The federal court in Maine has provided a primer describing the degrees and kind of government restrictions that are n . Traditional public forums, such as parks, streets, or other places historically used for public communications, are free from regulation except where a government can demonstrate that any restriction is neutral and narrowly tailored to a compelling government interest. While time, place and manner restraints may be imposed, alternative communication channels must exist.
Where a government has designated that a space be open to the public, the same rules as for traditional public forums apply.
Limited public forums are open to certain groups or for certain topics, and speech may be restricted provided no permissible speech is restricted on the basis of viewpoint and that any restriction is reasonable in light of a forum’s purpose.

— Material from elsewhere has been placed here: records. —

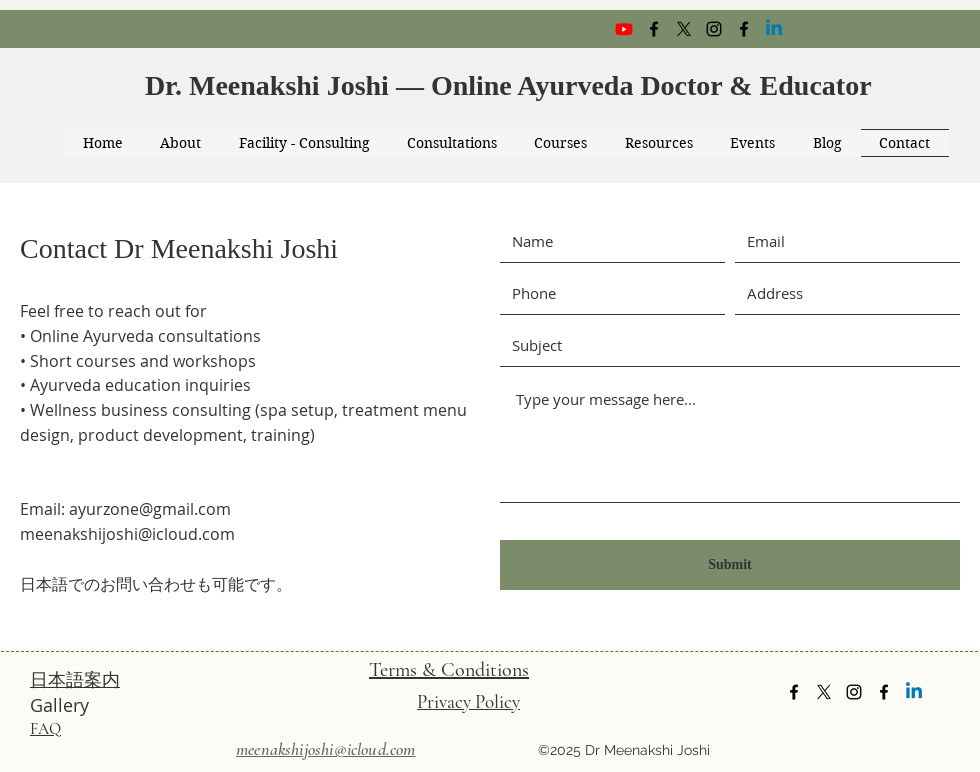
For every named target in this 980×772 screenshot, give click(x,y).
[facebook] (654, 29)
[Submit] (730, 565)
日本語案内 (75, 679)
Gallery (59, 705)
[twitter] (684, 29)
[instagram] (714, 29)
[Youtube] (624, 29)
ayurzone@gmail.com (150, 509)
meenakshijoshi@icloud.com (127, 534)
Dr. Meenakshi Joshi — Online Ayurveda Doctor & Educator (511, 85)
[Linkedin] (774, 29)
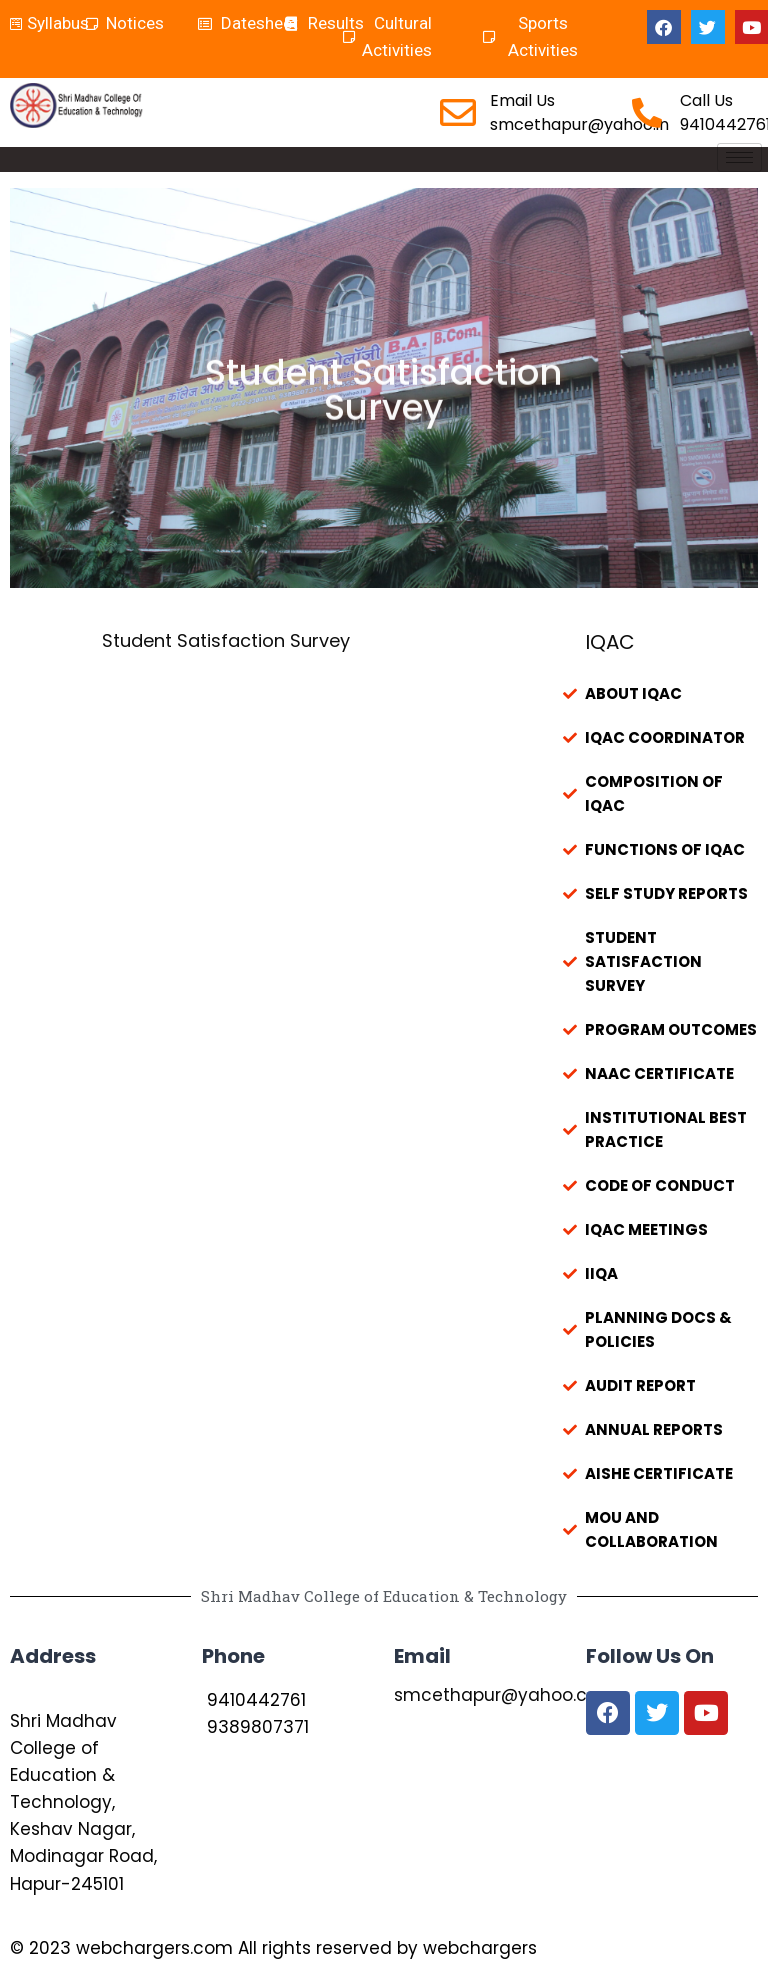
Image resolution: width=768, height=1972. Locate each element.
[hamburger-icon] (739, 157)
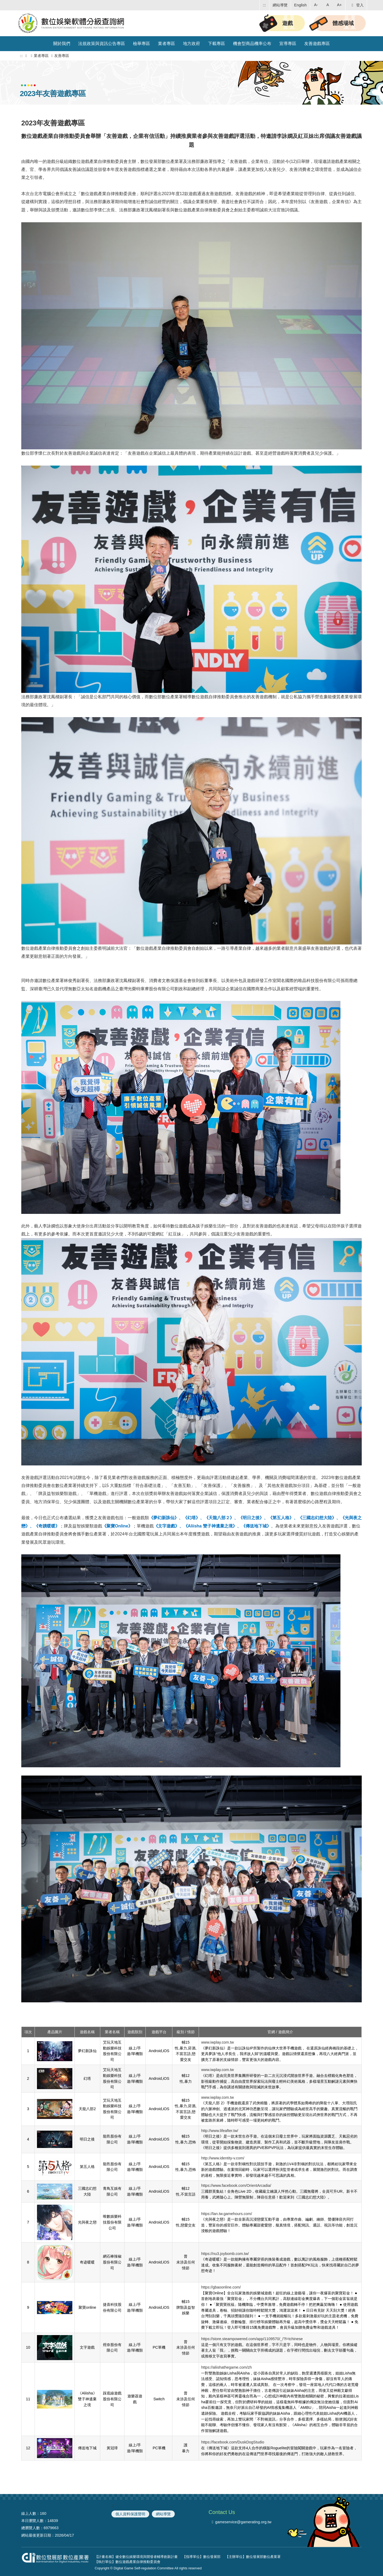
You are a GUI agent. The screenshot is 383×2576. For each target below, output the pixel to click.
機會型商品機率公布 (252, 43)
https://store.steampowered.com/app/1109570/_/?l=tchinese (252, 2339)
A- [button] (316, 5)
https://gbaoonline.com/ (221, 2287)
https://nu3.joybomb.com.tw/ (225, 2254)
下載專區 (216, 43)
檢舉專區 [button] (141, 43)
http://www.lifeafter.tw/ (219, 2131)
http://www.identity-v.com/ (222, 2158)
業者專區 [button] (166, 43)
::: (264, 5)
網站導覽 (280, 5)
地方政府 (191, 43)
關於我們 (61, 43)
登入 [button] (357, 5)
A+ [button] (339, 5)
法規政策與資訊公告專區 (101, 43)
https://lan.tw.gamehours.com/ (226, 2214)
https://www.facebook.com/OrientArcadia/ (236, 2185)
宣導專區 (287, 43)
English (300, 5)
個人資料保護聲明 (130, 2514)
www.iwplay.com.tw (217, 2042)
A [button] (327, 5)
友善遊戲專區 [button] (317, 43)
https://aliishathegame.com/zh (226, 2367)
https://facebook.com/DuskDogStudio (232, 2442)
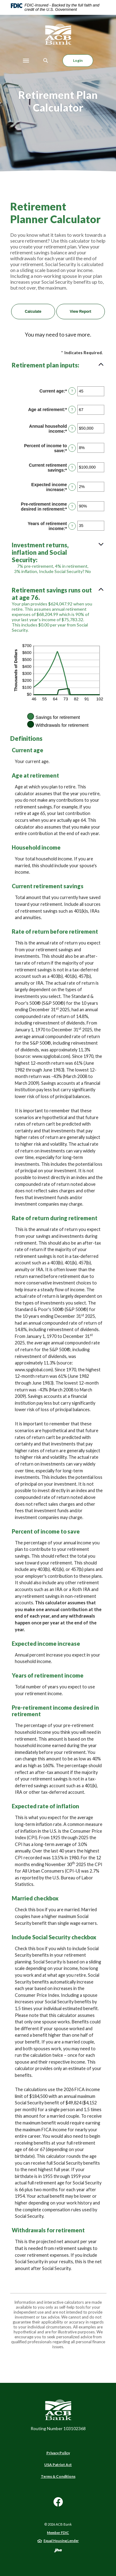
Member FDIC (58, 2533)
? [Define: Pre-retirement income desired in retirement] (72, 506)
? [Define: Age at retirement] (72, 409)
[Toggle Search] (45, 60)
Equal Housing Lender (61, 2541)
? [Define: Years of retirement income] (72, 526)
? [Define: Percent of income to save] (72, 448)
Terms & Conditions (58, 2476)
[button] (58, 365)
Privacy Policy (58, 2453)
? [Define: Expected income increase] (72, 487)
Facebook (58, 2504)
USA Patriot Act (58, 2464)
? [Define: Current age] (72, 391)
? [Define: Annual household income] (72, 429)
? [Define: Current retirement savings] (72, 467)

Nonpublic government property not traditionally or by designation used for public conversations may be subjected to speech restrictions provided that the goal of any restriction is not the suppression of disfavored speech.
Looking to Other Court’s Conclusions in the Absence of Controlling Precedent. Neither the U.S. Supreme Court of the U.S. Court of Appeals for the First Circuit has decided what sort of forum a school board meeting is, suggesting that the court might look to the determinations of other courts, most of which have found that school meetings are limited public forums.
The court rejected McBreairty’s argument that school boards are traditional public forums subject to only the most narrow government restrictions. School boards meet for particular purposes to discuss particular topics: as such, school boards may reasonably impose order on those proceedings.
As a limited public forum, a school board may regulate access in light of the forum’s purposes but the state may not unreasonably exclude speech based on viewpoint.
Distinguishing between content and viewpoint based restrictions allows a governing body to restrict speech as it relates to the purpose of the forum while forbidding excluding points of view on matters that are otherwise related to a forum’s purpose.
There May Be Some Discomfort. The court found McBreairty’s public comments concerned the school. Even if at times unorthodox or provocative, the court perceived that in the main McBreairty did not violate school board policy, although he did do so by referencing school personnel and exceeding time limits in speaking to the board.
While the warning letter issued to McBreairty might have carried the potential to chill speech, as McBreairty appeared undeterred as a matter of fact, that issue is not central to the decision.
Having rejected the idea that McBreairty’s speech was obscene, the court pointed with concern toward what appeared to be an ad hoc and cumulative approach to McBreairty’s appearances before the board. Any discomfort experienced by the board cannot justify restricting protected speech.
This Long is Too Long. Even if viewpoint discrimination were not conclusively established, an eight month ban on McBreairty’s presence at school board meetings is unreasonable, the court found.
Injunctive Relief Awarded. The court found that there is a likelihood that McBreairty will prevail on his as-applied First Amendment challenge and ordered the school to refrain from enforcing the penalties contained in its letter and in the trespass notice. While the school board has an interest in the orderliness of its meetings, that does not require months-long forfeiture of First Amendment speech rights.